Patients living with multiple myeloma (MM) have an increased risk of venous thromboembolism (VTE) due to the disease itself and the use of targeted therapies, including immunomodulatory drugs (IMiDs). Prevention of VTE has become a major management challenge during MM treatment. There is a paucity of data with respect to the non-vitamin K oral anticoagulants (NOACs) in the cancer population. However, the NOACs offer comparable efficacy but improved safety compared with warfarin. Apixaban has shown excellent safety and efficacy for treatment and prevention of recurrent VTE (1,2). The safety and efficacy of apixaban for primary prevention of VTE in MM patients has not been established. Aim #1: To quantify the 6-month rate of major and clinically relevant non-major bleeding in MM patients receiving IMiDs who are prescribed apixaban 2.5 mg orally twice daily for primary prevention of VTE. Hypothesis #1: The 6-month rate of major and clinically relevant non-major bleeding in MM patients receiving IMiDs who are prescribed apixaban 2.5 mg orally twice daily for primary prevention of VTE will be ≤3% (2). Although the MM population, in general, has a higher medical acuity than that of the previous large randomized controlled trials of apixaban, we will be selecting a stable population of MM patients who are appropriate for immunomodulatory therapy. Aim #2: To quantify 6-month rate of symptomatic VTE in MM patients receiving IMiDs who are prescribed apixaban 2.5 mg orally twice daily for primary prevention of VTE. Hypothesis #2: The 6-month rate of symptomatic VTE in MM patients receiving IMiDs who are prescribed apixaban 2.5 mg orally twice daily for primary prevention of VTE will be \<7% (3). Although additional therapies for MM such as dexamethasone and erythropoietin-stimulating agents may further increase the risk of VTE, the rate of incident VTE should be reduced to \<7% with apixaban.
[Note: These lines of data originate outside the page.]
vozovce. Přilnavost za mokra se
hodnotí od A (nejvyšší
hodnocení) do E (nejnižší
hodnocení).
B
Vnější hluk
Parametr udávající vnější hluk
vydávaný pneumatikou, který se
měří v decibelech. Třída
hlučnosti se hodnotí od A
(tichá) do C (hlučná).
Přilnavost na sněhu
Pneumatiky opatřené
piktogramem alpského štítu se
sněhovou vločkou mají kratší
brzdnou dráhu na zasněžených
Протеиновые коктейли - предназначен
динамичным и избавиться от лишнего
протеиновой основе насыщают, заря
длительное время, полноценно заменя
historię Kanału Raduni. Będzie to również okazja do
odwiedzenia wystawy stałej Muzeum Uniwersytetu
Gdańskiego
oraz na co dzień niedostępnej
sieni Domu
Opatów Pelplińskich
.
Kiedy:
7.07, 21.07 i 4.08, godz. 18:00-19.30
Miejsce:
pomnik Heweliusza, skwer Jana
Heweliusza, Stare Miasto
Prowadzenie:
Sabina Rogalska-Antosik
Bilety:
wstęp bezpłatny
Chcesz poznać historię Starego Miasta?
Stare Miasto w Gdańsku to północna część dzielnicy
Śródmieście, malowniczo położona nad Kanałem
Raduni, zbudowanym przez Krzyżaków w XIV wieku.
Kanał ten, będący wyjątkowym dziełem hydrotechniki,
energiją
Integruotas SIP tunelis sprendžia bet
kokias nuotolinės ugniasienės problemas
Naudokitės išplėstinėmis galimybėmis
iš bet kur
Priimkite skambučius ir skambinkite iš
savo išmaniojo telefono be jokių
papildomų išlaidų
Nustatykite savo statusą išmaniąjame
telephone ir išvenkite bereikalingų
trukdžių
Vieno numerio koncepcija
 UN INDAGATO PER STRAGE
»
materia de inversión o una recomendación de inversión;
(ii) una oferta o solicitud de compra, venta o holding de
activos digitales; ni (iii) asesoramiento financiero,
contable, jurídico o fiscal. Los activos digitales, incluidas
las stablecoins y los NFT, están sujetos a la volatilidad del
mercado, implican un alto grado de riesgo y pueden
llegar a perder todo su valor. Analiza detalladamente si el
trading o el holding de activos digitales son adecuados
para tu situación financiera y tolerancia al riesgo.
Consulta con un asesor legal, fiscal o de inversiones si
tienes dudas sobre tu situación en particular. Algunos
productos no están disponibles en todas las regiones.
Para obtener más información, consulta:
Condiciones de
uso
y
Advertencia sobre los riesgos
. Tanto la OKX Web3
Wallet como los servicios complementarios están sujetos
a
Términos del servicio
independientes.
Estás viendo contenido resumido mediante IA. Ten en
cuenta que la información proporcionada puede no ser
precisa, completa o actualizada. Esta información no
MM is associated with an increased risk of venous thromboembolism (VTE). The use of targeted therapies, including immunomodulatory drugs (IMiDs), has improved outcomes for patients with MM but also increases the risk of VTE. Prevention of VTE has become a major management dilemma during MM treatment. There is a paucity of data with respect to the non-vitamin K oral anticoagulants (NOACs) in the cancer population, including patients with MM. However, the NOACs have been shown to offer comparable efficacy but improved safety compared with warfarin. Apixaban has shown excellent safety and efficacy for treatment and prevention of recurrent VTE (1,2). Compared with injectable thromboprophylactic regimens such as enoxaparin, apixaban offers the advantages of being orally administered and less reliant on renal clearance. The safety and efficacy of apixaban for primary prevention of VTE in MM patients has not been established. The current study will evaluate apixaban (2.5 mg twice daily) in a patient population without a history of prior VTE. Although the current study population is high risk for VTE, it is likely to be lower risk for VTE than those of the prior randomized controlled trials of apixaban for secondary prevention. Furthermore, current practice is to provide MM patients receiving IMiDs with prophylactic doses (not treatment doses) of low-molecular weight heparin (such as enoxaparin 40 mg injected daily). Accordingly, the rationale to test apixaban (2.5 mg twice daily) is consistent with the standard practice of prophylactic anticoagulation. The current study will provide event rates that will inform the design of a larger randomized controlled trial. If safe and effective, apixaban will satisfy a critical unmet need and will represent a substantial advance and "game changer" in the prevention of VTE in this high risk patient population.
Study Type
INTERVENTIONAL
Allocation
NA
Purpose
PREVENTION
Masking
NONE
Enrollment
50
apixaban 2.5 mg orally twice daily for primary prevention of VTE for a duration of 6 months
Brigham and Women's Hospital
Boston, Massachusetts, United States
Vanderbilt University Medical Center
Nashville, Tennessee, United States
Frequency of Symptomatic Venous Thromboembolism
Symptomatic deep vein thrombosis or pulmonary embolism
Time frame: 6 months
Frequency of Major and Clinically Relevant Non-major Bleeding
Major and clinically relevant non-major bleeding. Using the ISTH classification, bleeding is defined as major if it is overt and associated with a decrease in the hemoglobin level of 2 g/dL or more, requires the transfusion of 2 or more units of blood, occurs into a critical site, or contributes to death (12). Using the ISTH classification, clinically relevant nonmajor bleeding is defined as overt bleeding not meeting the criteria for major bleeding but associated with medical intervention, surgical intervention, or interruption of the study drug.
Time frame: 6 months
Frequency of All-cause Mortality
All-cause mortality at 6 months will be recorded. Cause of death will be classified as related to cancer, myocardial infarction, PE, other cardiovascular or other disease state. Death will be attributed to PE if there is evidence to support an association with PE.
Time frame: 6 months
Frequency of Atherothrombotic Events
6-month rates of myocardial infarction and stroke will be calculated.